Journey for Justice: The Life of Larry Itliong

Dawn Bohulano Mabalon

Book cover

This is an awesome children’s book whose time is long overdue (and that adults should read too!). It’s published by Bridge & Delta, a new small press from Stockton, CA run by the Filipina-American Gayle Romasanta. This book is co-authored by Romasanta and Dawn Mabalon, a really extraordinary person whom I sadly only learned about this year because of her tragic and untimely death. I’ll write a lot more about Mabalon in my review of her (grown-ups) book “Little Manila is in the Heart.”

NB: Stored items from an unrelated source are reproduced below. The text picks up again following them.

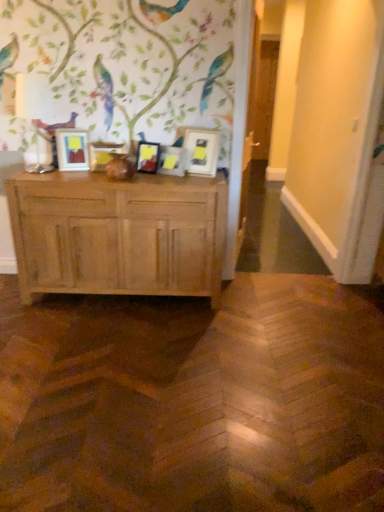 Question: Visually, is matte white picture frame at center, the 1th picture frame in the right-to-left sequence, positioned to the left or to the right of matte wooden picture frame at center, which ranks as the third picture frame in left-to-right order?

Choices:
 (A) left
 (B) right

Answer: (B)

Question: Is matte white picture frame at center, the 1th picture frame in the right-to-left sequence, situated inside matte wooden picture frame at center, which ranks as the third picture frame in left-to-right order, or outside?

Choices:
 (A) inside
 (B) outside

Answer: (B)

Question: Which object is the closest to the matte wooden picture frame at center, which ranks as the third picture frame in left-to-right order?

Choices:
 (A) matte wooden picture frame at center, which is the 2th picture frame from left to right
 (B) matte white picture frame at center, marked as the fourth picture frame in a left-to-right arrangement
 (C) light brown wood chest of drawers at center
 (D) matte wooden picture frame at left, arranged as the first picture frame when viewed from the left
 (E) matte white picture frame at center, which ranks as the 5th picture frame in left-to-right order

Answer: (B)

Question: Which object is positioned closest to the matte white picture frame at center, marked as the fourth picture frame in a left-to-right arrangement?

Choices:
 (A) matte wooden picture frame at center, which appears as the fourth picture frame when viewed from the right
 (B) matte wooden picture frame at center, which appears as the third picture frame when viewed from the right
 (C) matte white picture frame at center, the 1th picture frame in the right-to-left sequence
 (D) light brown wood chest of drawers at center
 (E) matte wooden picture frame at left, arranged as the first picture frame when viewed from the left

Answer: (B) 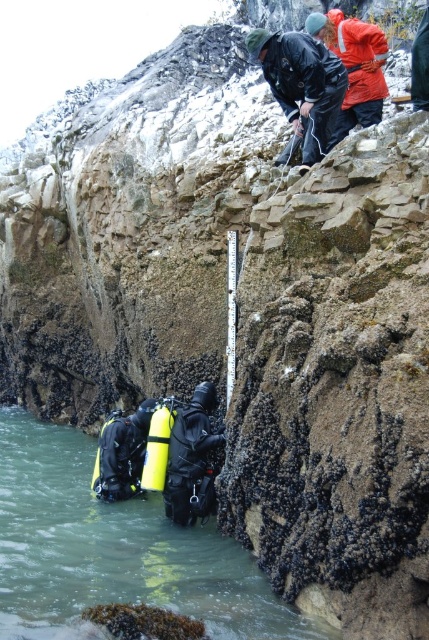 You are a photographer standing on the cliff edge and want to capture both the green matte water at lower left and the yellow matte scuba tank at lower center in one frame. Which object will occupy more of the photo?

The green matte water at lower left will occupy more of the photo since it is bigger than the yellow matte scuba tank at lower center according to the description.

You are a photographer positioned at the cliff edge. You want to capture a photo that includes both the green matte water at lower left and the yellow matte scuba tank at lower center. Based on their positions, which object will appear closer to the camera in the photo?

The green matte water at lower left is in front of the yellow matte scuba tank at lower center, so it will appear closer to the camera in the photo. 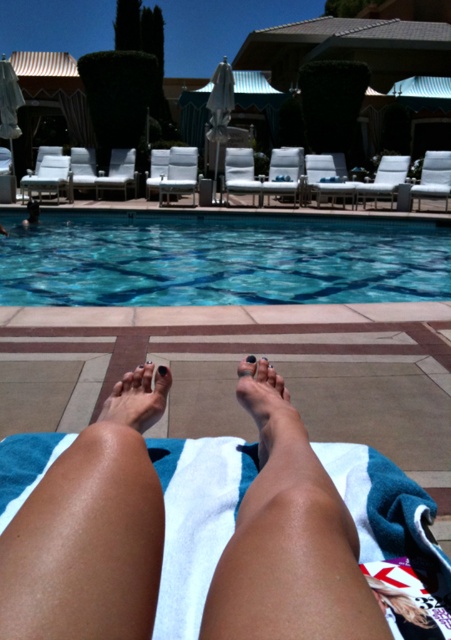 Question: Which of these objects is positioned farthest from the black nail polish at center?

Choices:
 (A) nail polish matte foot at lower center
 (B) blue glassy water at center

Answer: (B)

Question: Does nail polish painted toenail at center have a lesser width compared to black nail polish at center?

Choices:
 (A) no
 (B) yes

Answer: (A)

Question: Is nail polish painted toenail at center positioned in front of matte black toe at center?

Choices:
 (A) no
 (B) yes

Answer: (B)

Question: Estimate the real-world distances between objects in this image. Which object is closer to the nail polish matte foot at lower center?

Choices:
 (A) blue glassy water at center
 (B) black nail polish at center
 (C) nail polish painted toenail at center
 (D) matte black toe at center

Answer: (C)

Question: Which point is farther from the camera taking this photo?

Choices:
 (A) (159, 368)
 (B) (271, 461)
 (C) (368, 237)

Answer: (C)

Question: From the image, what is the correct spatial relationship of black nail polish at center in relation to matte black toe at center?

Choices:
 (A) right
 (B) left

Answer: (B) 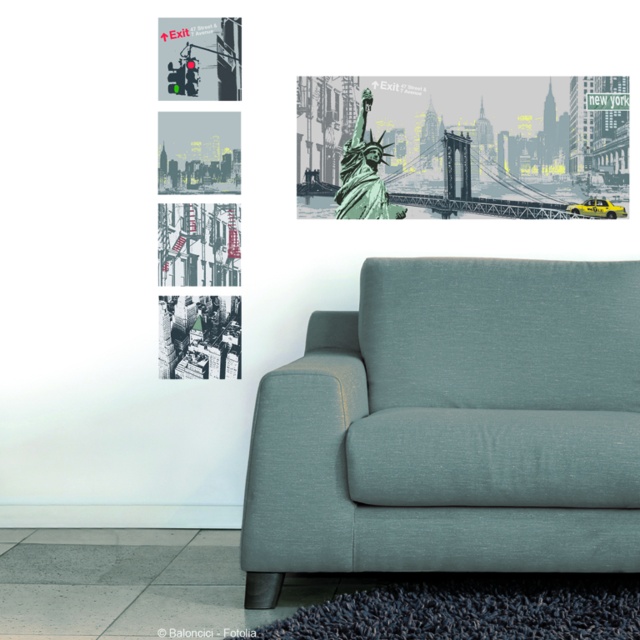 Does point (189, 188) come farther from viewer compared to point (349, 150)?

No, it is in front of (349, 150).

Find the location of a particular element. This screenshot has height=640, width=640. gray matte cityscape at upper left is located at coordinates (198, 152).

Which of these two, matte gray fabric couch at center or green matte statue at upper center, stands shorter?

green matte statue at upper center

Is the position of matte gray fabric couch at center less distant than that of green matte statue at upper center?

Yes, it is in front of green matte statue at upper center.

Between point (314, 428) and point (353, 211), which one is positioned in front?

Point (314, 428) is in front.

Where is `matte gray fabric couch at center`? matte gray fabric couch at center is located at coordinates (452, 426).

Is green statue at upper center above metallic traffic light at upper left?

Incorrect, green statue at upper center is not positioned above metallic traffic light at upper left.

Does point (374, 208) come closer to viewer compared to point (160, 97)?

No, it is not.

Between point (625, 205) and point (163, 81), which one is positioned behind?

The point (625, 205) is behind.

This screenshot has width=640, height=640. Find the location of `green statue at upper center`. green statue at upper center is located at coordinates (464, 145). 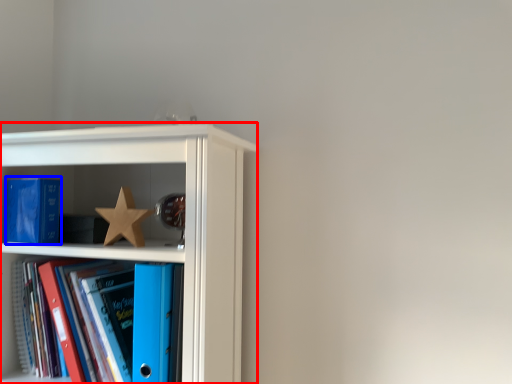 Question: Among these objects, which one is nearest to the camera, shelf (highlighted by a red box) or paperback book (highlighted by a blue box)?

Choices:
 (A) shelf
 (B) paperback book

Answer: (A) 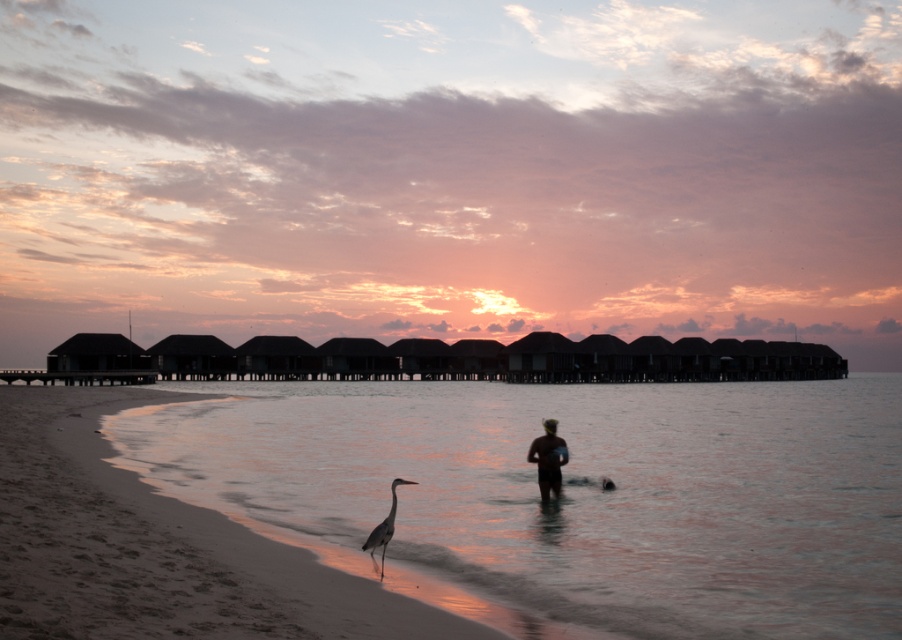 Question: Which point is farther from the camera taking this photo?

Choices:
 (A) (329, 515)
 (B) (263, 557)

Answer: (A)

Question: Which object appears closest to the camera in this image?

Choices:
 (A) black matte swimwear at center
 (B) sandy water at lower left
 (C) sandy beach at lower left

Answer: (C)

Question: Is sandy water at lower left smaller than black matte swimwear at center?

Choices:
 (A) yes
 (B) no

Answer: (B)

Question: Does sandy water at lower left appear over gray matte bird at lower center?

Choices:
 (A) yes
 (B) no

Answer: (B)

Question: Which object is the farthest from the sandy beach at lower left?

Choices:
 (A) sandy water at lower left
 (B) black matte swimwear at center

Answer: (A)

Question: Is sandy beach at lower left further to camera compared to gray matte bird at lower center?

Choices:
 (A) yes
 (B) no

Answer: (B) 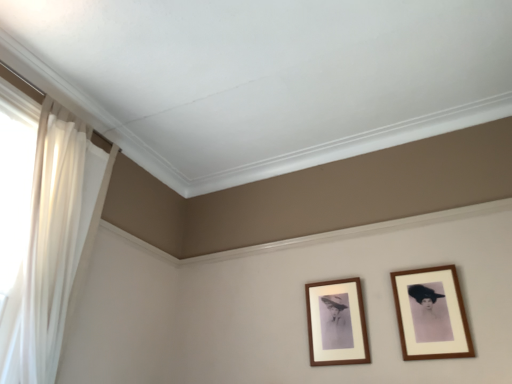 Question: Considering the positions of point (350, 360) and point (424, 309), is point (350, 360) closer or farther from the camera than point (424, 309)?

Choices:
 (A) closer
 (B) farther

Answer: (B)

Question: From a real-world perspective, is wooden frame at center, the second picture frame when ordered from right to left, above or below wooden frame at right, which is the first picture frame from right to left?

Choices:
 (A) below
 (B) above

Answer: (B)

Question: Considering the real-world distances, which object is closest to the wooden frame at center, arranged as the 1th picture frame when viewed from the left?

Choices:
 (A) white sheer curtain at left
 (B) wooden frame at right, which is counted as the second picture frame, starting from the left

Answer: (B)

Question: Estimate the real-world distances between objects in this image. Which object is farther from the white sheer curtain at left?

As the title suggests, this book is about the life of Larry Itliong. Itliong was a Filipino-American labor organizer who (among other things) led the Agricultural Workers Organizing Committee (AWOC) in the 1960s. It was under Itliong’s leadership that the AWOC initiated the famous Delano grape strike and boycott; furthermore, Itliong was the person who convinced Cesar Chavez to cooperate by bringing the Mexican-American National Farm Workers Association (NFWA) onto the picket line alongside the Filipino-Americans of AWOC (these two unions ultimately merged as the United Farm Workers, UFW). This marked the first time that Filipino and Mexican farm workers stood united and invalidated the standard growers' tactic of using racial divisions to have one group break the other’s strikes, and was a pivotal moment in the story of the agricultural labor movement in the US.

For some reason, Chavez became much better known than Itliong–meaning that while most Americans are aware of the leading role of Chicanos in the farm workers movement, the story of Filipinos in the movement has barely been told. Thus, why this book is so important!

The book is very well written and is not at all “childish”–it contains a lot of information and explains concepts like unions, strikes, and scabs in very understandable terms; it’s certainly geared toward an older child (though I am bad at estimating specific age range targets). The artwork by Andre Sibayan is also quite pretty–he uses a colorful, humanistic, and iconographic style that recalls Diego Rivera or more recently Nikki McClure. I did wonder about one thing. Itliong lost three fingers in an accident early in life and had the nickname “Seven Fingers.” This is narrated in the book. Yet the artwork almost always “hides” his hand with missing fingers–I only identified one illustration where you could clearly see it. I imagine that in life, Itliong might himself have tried to hide it, and that the artwork is just reflecting/respecting that. But it did seem like perhaps a missed opportunity to be more open about it and give (more prominent) representation to a historic figure with a disability. (Similar to the FDR memorial in Washington, which shows him in his wheelchair even though he was at pains to hide his disability in life–we can recognize today that it was unjust that he was made to feel that way, and that representation matters in this dimension too.)

Overall, I am thrilled that this book exists, and hope that it finds a broad audience among American children. Gayle Romasanta told my wife Elise that she is planning an event in New York in the new year, and we are really looking forward to it!